Billed as an upscale Coachella and offering luxurious amenities including fancy tents and culinary wonders, Fyre failed to deliver on nearly all promises. After delayed flights, which were promised to be VIP ready 737s, festival goers arrived to The Exumas in the Bahamas, an island formerly owned by Pablo Escobar, to find their luggage dumped out of cargo crates in pitch dark on Friday, April 28.

The luxurious dwellings were actually disaster relief tents and some of them had been blown away by a storm earlier that morning. The staff, overwhelmed with the constant flow of guests tried to be accommodating but little could be done.

Like the tents, the food also proved to be underwhelming – some guests received deconstructed ham and cheese sandwiches.
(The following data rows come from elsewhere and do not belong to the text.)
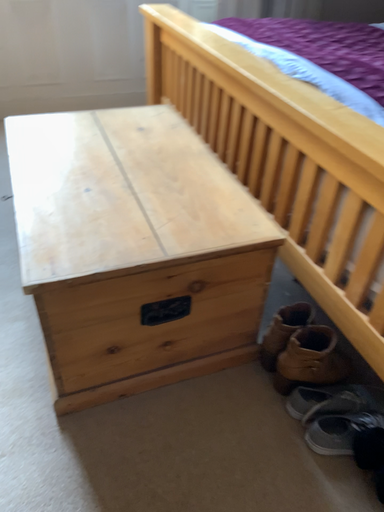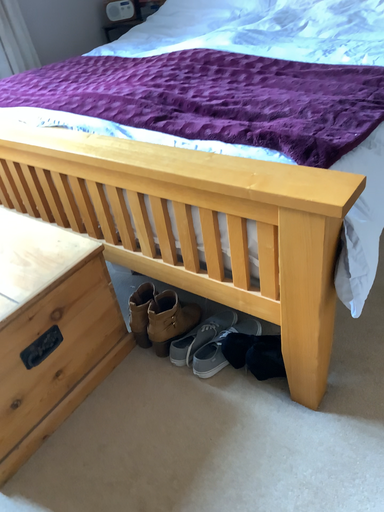 Question: How did the camera likely rotate when shooting the video?

Choices:
 (A) rotated downward
 (B) rotated upward

Answer: (B) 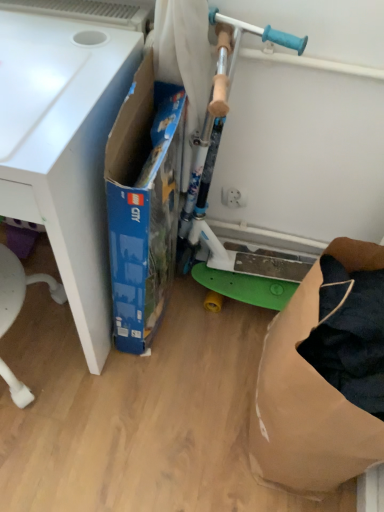 Image resolution: width=384 pixels, height=512 pixels. In order to click on vacant space to the left of brown paper bag at lower right in this screenshot , I will do `click(183, 404)`. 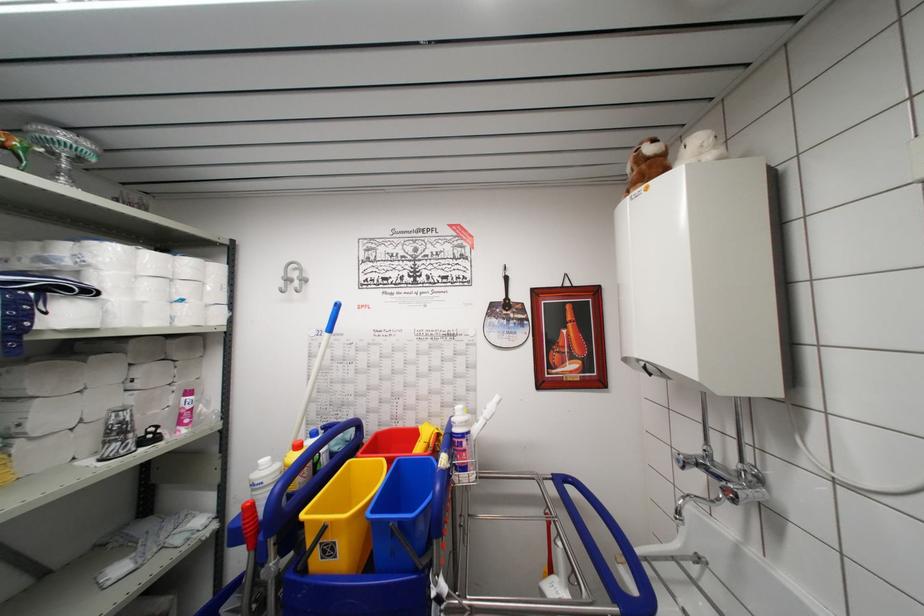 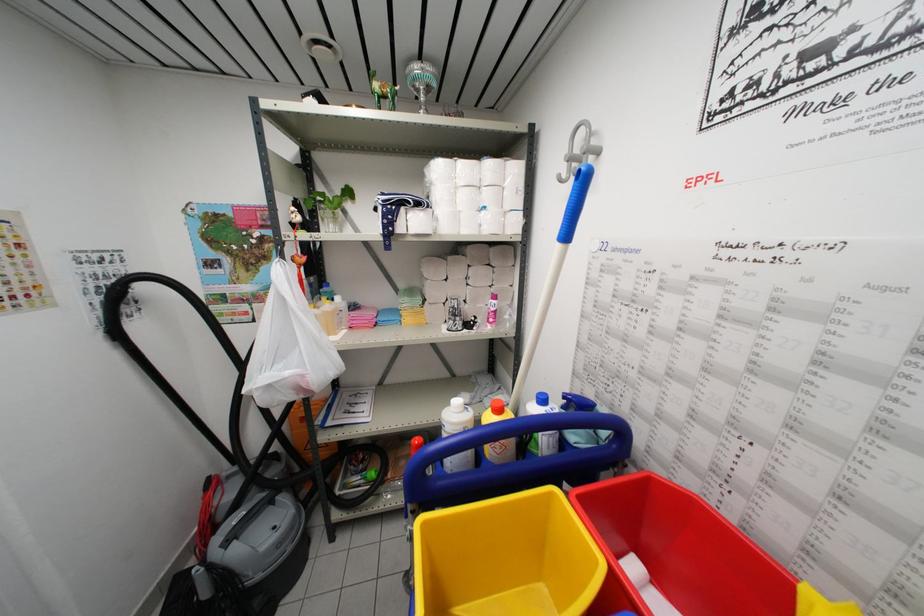 The point at (353, 468) is marked in the first image. Where is the corresponding point in the second image?

(554, 498) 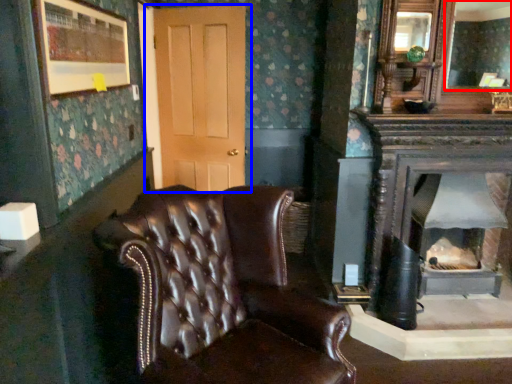 Question: Which object appears closest to the camera in this image, mirror (highlighted by a red box) or door (highlighted by a blue box)?

Choices:
 (A) mirror
 (B) door

Answer: (A) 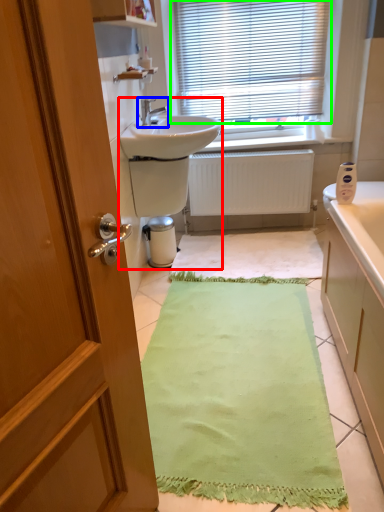 Question: Based on their relative distances, which object is farther from sink (highlighted by a red box)? Choose from tap (highlighted by a blue box) and window blind (highlighted by a green box).

Choices:
 (A) tap
 (B) window blind

Answer: (B) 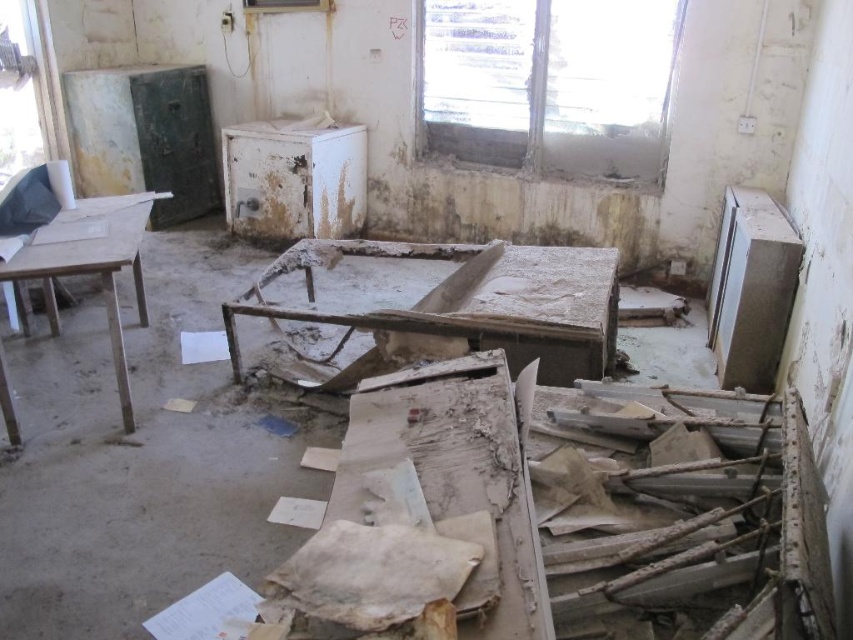 Question: Can you confirm if dirty wooden table at center is thinner than wooden table at left?

Choices:
 (A) no
 (B) yes

Answer: (A)

Question: Is dirty wooden table at center bigger than wooden table at left?

Choices:
 (A) no
 (B) yes

Answer: (B)

Question: Which point appears farthest from the camera in this image?

Choices:
 (A) (410, 253)
 (B) (21, 323)

Answer: (B)

Question: Does dirty wooden table at center appear under wooden table at left?

Choices:
 (A) yes
 (B) no

Answer: (A)

Question: Which object appears farthest from the camera in this image?

Choices:
 (A) wooden table at left
 (B) dirty wooden table at center

Answer: (B)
Quickly, the festival was postponed and festival goers, who payed anywhere from $450 to $250,000, where stranded and on lockdown. Soon after, Fyre Festival was canceled and guests were slowly sent back to Miami.

The festival was founded by Billy McFarland and Ja Rule, who both shared a love for “technology, the ocean, and rap music,” according to Fyre’s website. With Ja Rule in charge of booking the talent, McFarland attempted to build the island into a mini-city. The island had very little infrastructure and was without proper sewage or water systems. Ultimately, it was a bigger project both McFarland and Ja Rule expected and was far from finished by the opening weekend.

Ja Rule both apologized for the disaster and detracted blame from himself on Twitter. “I truly apologize as this is NOT MY FAULT…but I am taking responsibility I’m deeply sorry to everyone who was inconvenienced by this,” the rapper’s tweet read.

As an apology, Fyre Festival is offering a full refund to all guests as well as VIP tickets to their show next year, which will take place in the United States and hopefully have running water and sewage.

“All festival goers this year will be refunded in full. We will be working on refunds over the next few days and will be in touch directly with guests with more details. Also, all guests from this year will have free VIP passes to next year’s festival,” the website reads.

Despite their efforts to make things right, Ja Rule and McFarland have been served with a $100 million class-action lawsuit claiming fraud, breach of contract, breach of covenant of good faith, and negligent misrepresentation on part of the organizers. Kendall JennerBella Hadid and Emily Ratajkowski were also named in the suit but not in the complaint – all three appeared in ads and promotional videos for the festival.